Tips

How to Properly Clean a Grease Trap – 2020 Guide

Img source: greasetrapboston.com
Written by John Marmolejo

Grease traps are incredibly useful, especially if you’re in the restaurant business. These plumbing devices are used to “entrap” grease before they get to the sewers. Without a grease interceptor, you’d have to deal with horrible odors, sewer blockage, and possible rodent infestations. Still, if the grease trap itself is not kept clean, it could lead to some unnecessary troubles.

In this article, we’ll help you learn how to clean your grease interceptor so it lasts longer and it keeps on working perfectly!

So, without further ado, let’s get to the bottom of it!

Step number 1: Carefully remove the lid

Okay, removing the lead from a grease trap is not complicated at all. Still, make sure to do it gently so you don’t damage the gaskets. Replacing these can be a bit expensive, and prevention is always better than cure. Of course, before you remove the lid, make sure to check if there is any leakage around the trap since that could imply corrosion or a misplaced lid.

So, overall, inspect the lid carefully, and make sure to be gentle when removing it. Use a crowbar or a similar tool, and be careful not to damage the parts of the lid.

Step number 2: Make sure to remember the construction

Cleaning the grease trap will require lots of part moving and reassembling, so make sure not to misplace them once you’re done. If you’re not sure you can manage to do this, then simply take some pictures. You can delete the pictures later on and you’ll avoid misplacing some parts and potentially damaging a very expensive piece of plumbing equipment.

So take pictures, write it down, it doesn’t matter what you do, just make sure to remember where everything goes! If you feel like you’ve messed up, the only thing that’s left to do is to consult a professional plumbing service.

Img source: modernrestaurantmanagement.com

Step number 3: Measure the grease

If you are using the grease trap for commercial purposes, the law will require you to fill out the FOG report and submit it to the EPA. One of the things you have to know to successfully fill out these reports is the levels of grease, oil, and other waste that has accumulated inside of your interceptor.

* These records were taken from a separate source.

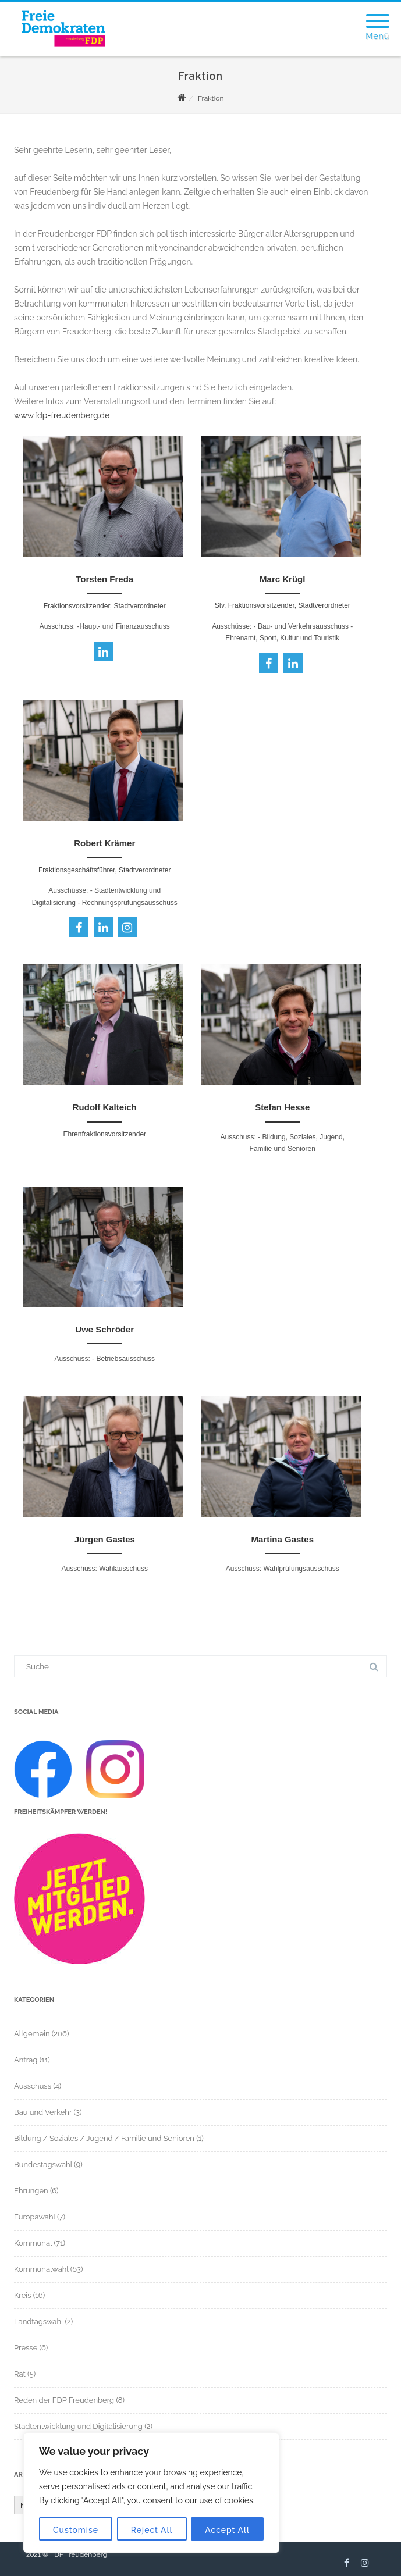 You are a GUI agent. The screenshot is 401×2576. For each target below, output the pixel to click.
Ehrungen (31, 2190)
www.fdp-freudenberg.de (61, 415)
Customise (75, 2530)
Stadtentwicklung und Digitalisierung (78, 2426)
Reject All (152, 2530)
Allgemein (32, 2033)
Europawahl (34, 2216)
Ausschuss (32, 2086)
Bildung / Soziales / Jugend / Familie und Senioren (104, 2138)
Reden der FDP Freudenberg (64, 2400)
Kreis (22, 2295)
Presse (25, 2347)
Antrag (25, 2059)
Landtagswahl (38, 2321)
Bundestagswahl (43, 2164)
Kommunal (33, 2243)
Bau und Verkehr (43, 2112)
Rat (20, 2374)
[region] (151, 2493)
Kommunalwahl (41, 2269)
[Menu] (377, 14)
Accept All (227, 2530)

So, after you’ve removed the lid, take a measuring stick, and put it inside the interceptor. Once you reach the bottom, try swirling the stick so the waste automatically marks it. Of course, make sure to do this as gently as possible, as you need to have accurate results for your report.

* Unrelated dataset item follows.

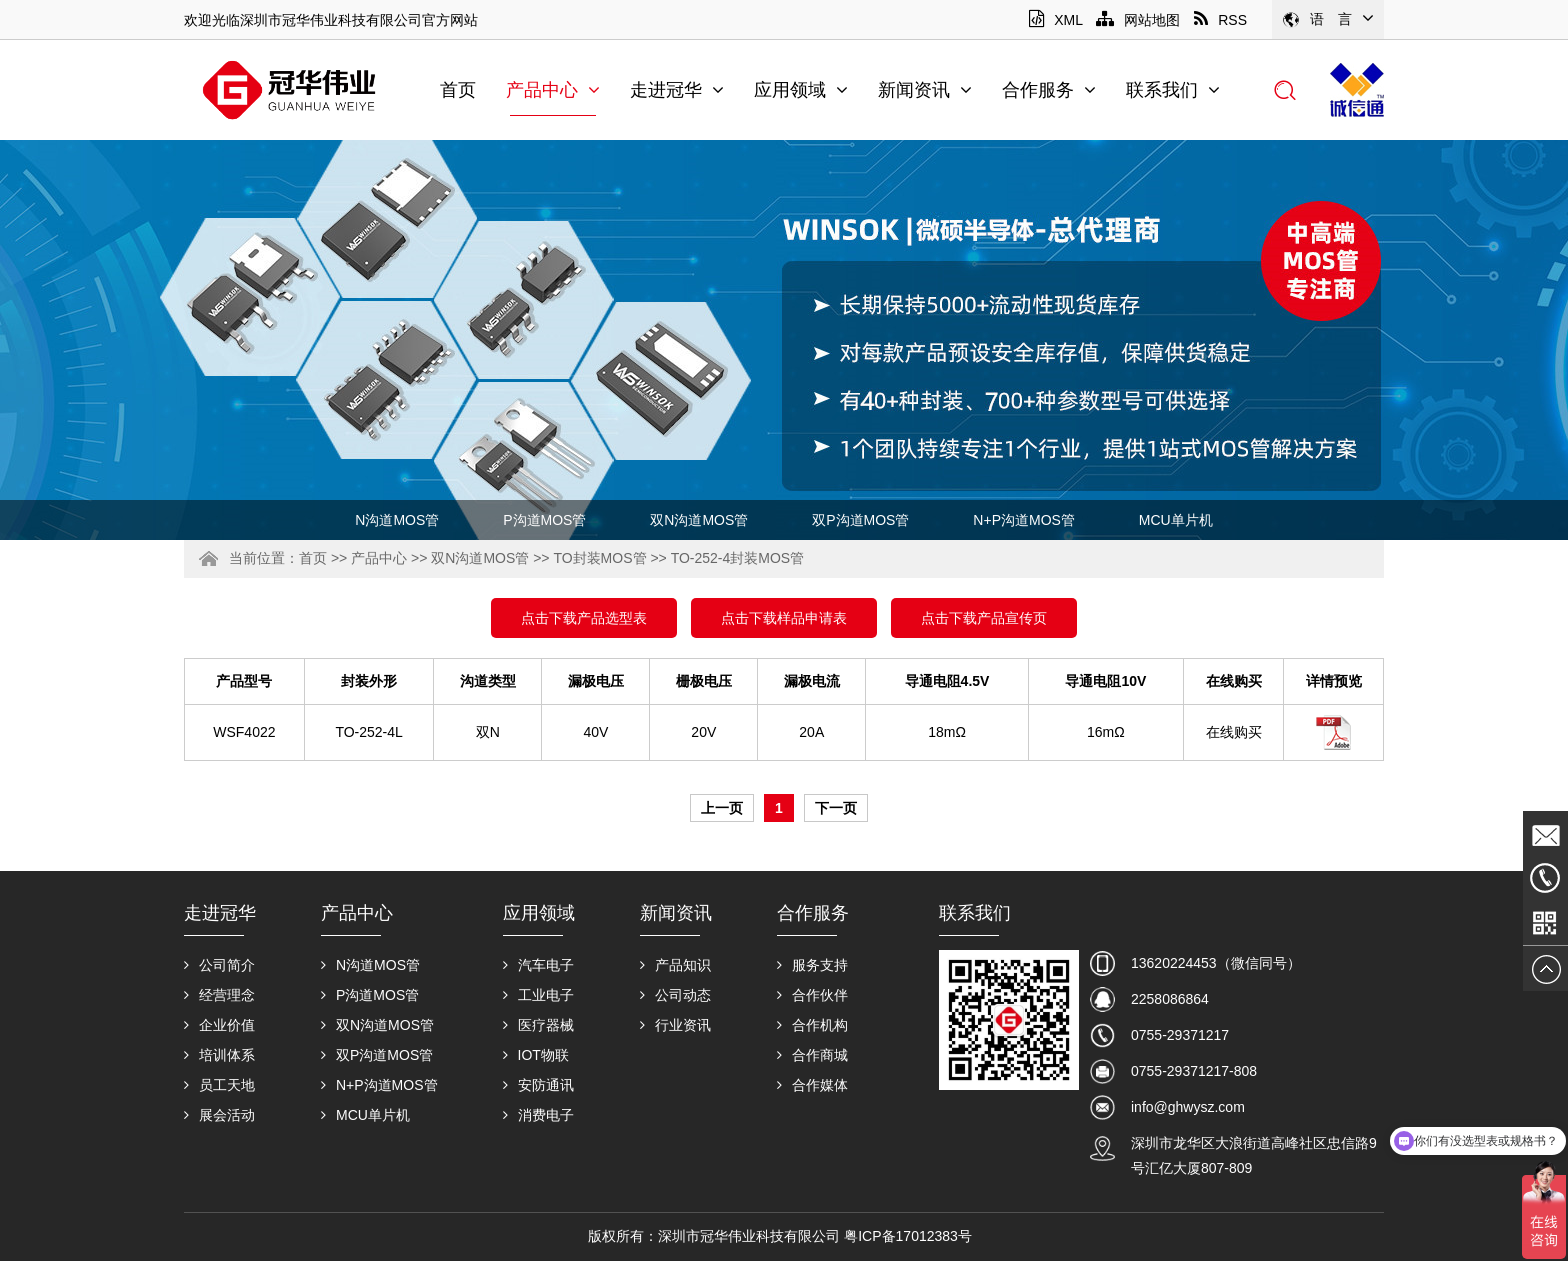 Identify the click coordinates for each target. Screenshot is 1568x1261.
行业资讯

Step number 4: Remove the water 

After you’ve taken all the important data needed for your reports, it’s time to finally begin the actual cleaning! The first thing you must do is to remove the water from your grease trap using a small bucket. Make sure to wear protective gloves and use a pump instead of a bucket if you have one: it’s much more sanitary.

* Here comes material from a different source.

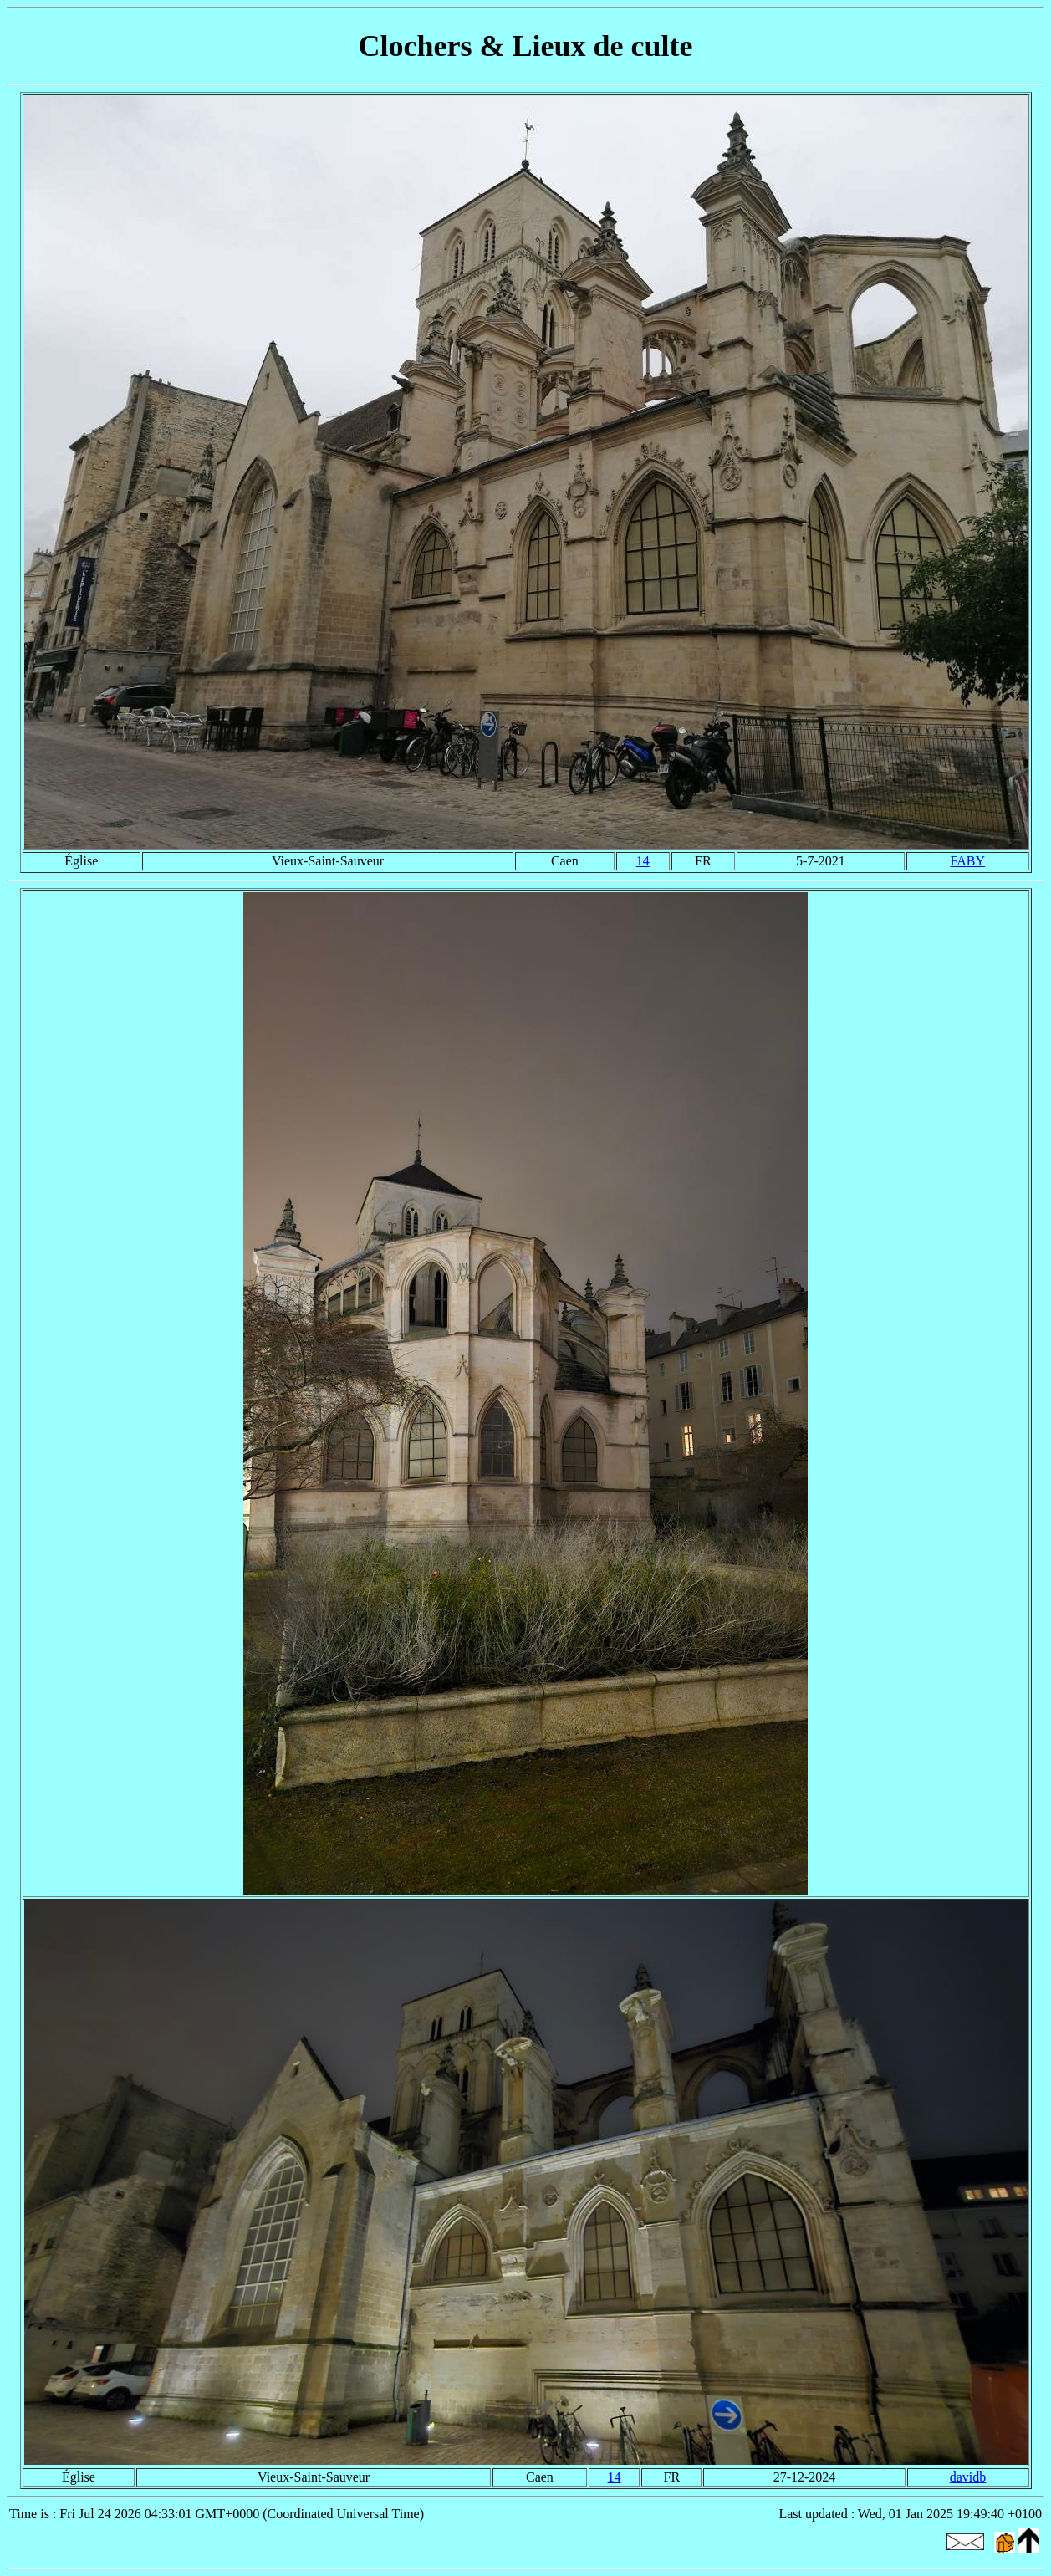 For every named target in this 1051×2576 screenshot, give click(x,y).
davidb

Do not throw this water away! Set it aside as you’ll have to return it after you’re done cleaning the trap! Leave it in a bucket and keep it somewhere where you won’t accidentally spill it.

Step number 5: Scrub and scrape the trap

Make sure to get rid of the large chunks of waste before you begin scrubbing. Scrape it off with your bucket and dispose of it in a water-tight bag or container. Try to remove as much of it as you possibly can.

After you’ve removed the large chunks of grease and oil, it’s time to start scrubbing the interceptor. Use a stainless steel scrubber, warm water, and a gentle cleaning solution. Make sure to clean every single part in as much detail as you can! This will ensure the longevity and long-term sturdiness of your favorite plumbing device.

Step number 6: Pour the water back

If you’ve followed step number 4 then you now have a bucket of grease trap water just standing there. Well, we didn’t tell you to set it aside for no reason! After you’ve done with the scrubbing and cleaning, it’s time to get the old bucket and pour the water back into the trap.

This will ensure that the trap keeps on functioning properly, and you won’t have to deal with blockage and foul odor coming from your interceptor at all. So, remember not to dispose of the water but rather reuse it after you’ve cleaned the mechanical parts of the trap.

Img source: bigbusinessboard.net

Step number 7: Reinstall the lid

Now, look at those pictures you’ve taken back at step number 2! You just have to copy what you see and return your grease trap to normal. It should be easy, but you should still be gentle and careful. Make sure everything is secured and functioning properly. After that, all that’s left is to make a copy of the FOG report so you have an overview of the produced waste if you ever need it.

All in all, reinstalling the lid is a pretty simple process. Of course, do not do it too aggressively as you want to avoid any damage to your interceptor.

Step number 8: Learn to recognize when it gets too bad for you to handle

Once the trap gets too dirty or too damaged, you should seriously consider replacing it and according to greasetrapsanfrancsico.com, a lot of people call in when it is too late. Still, while some of the grease trap issues can seem unrepairable to an amateur plumber, a professional one may be able to fix them in a matter of minutes.

So, don’t be afraid to leave it in the hands of professionals. They’ll have all the right tools, and they’ll be able to do the job more quickly than you. What’s more, a job well done ensures your grease trap lasts you for the years to come.